Only the lines below from the one containing "La facture de carrelage est l'un des" to the one containing "des joints, et la préparation du support" should be repeated, both included and unchanged.

### Data records
>>>>>
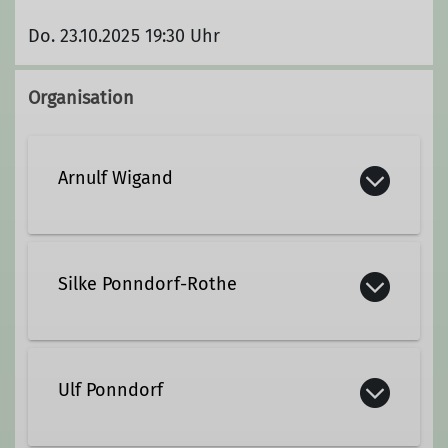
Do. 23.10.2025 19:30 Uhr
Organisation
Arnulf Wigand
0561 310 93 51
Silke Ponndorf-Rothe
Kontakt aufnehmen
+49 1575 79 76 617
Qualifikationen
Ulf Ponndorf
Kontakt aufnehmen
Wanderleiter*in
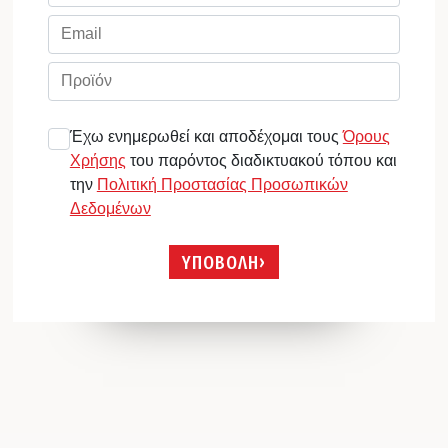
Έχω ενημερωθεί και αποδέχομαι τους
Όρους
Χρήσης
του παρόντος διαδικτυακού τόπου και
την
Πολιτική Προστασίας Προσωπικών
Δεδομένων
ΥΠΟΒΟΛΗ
<<<<<
>>>>>
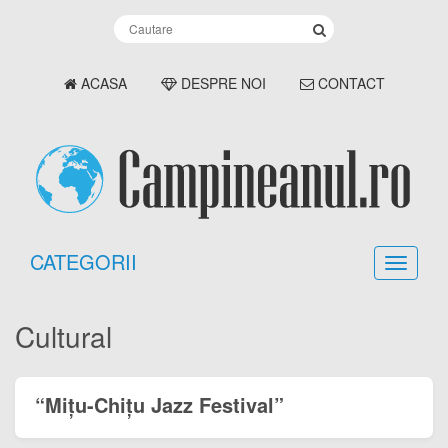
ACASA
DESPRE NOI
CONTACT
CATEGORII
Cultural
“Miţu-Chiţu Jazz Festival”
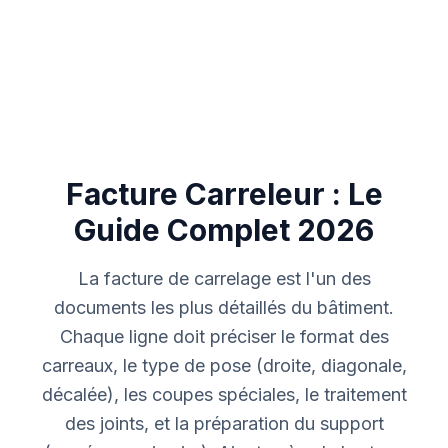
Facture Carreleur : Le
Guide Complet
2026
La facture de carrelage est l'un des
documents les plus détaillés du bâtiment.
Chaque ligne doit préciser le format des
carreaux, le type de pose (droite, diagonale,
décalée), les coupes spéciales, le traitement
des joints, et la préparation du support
<<<<<
### Result
La facture de carrelage est l'un des
documents les plus détaillés du bâtiment.
Chaque ligne doit préciser le format des
carreaux, le type de pose (droite, diagonale,
décalée), les coupes spéciales, le traitement
des joints, et la préparation du support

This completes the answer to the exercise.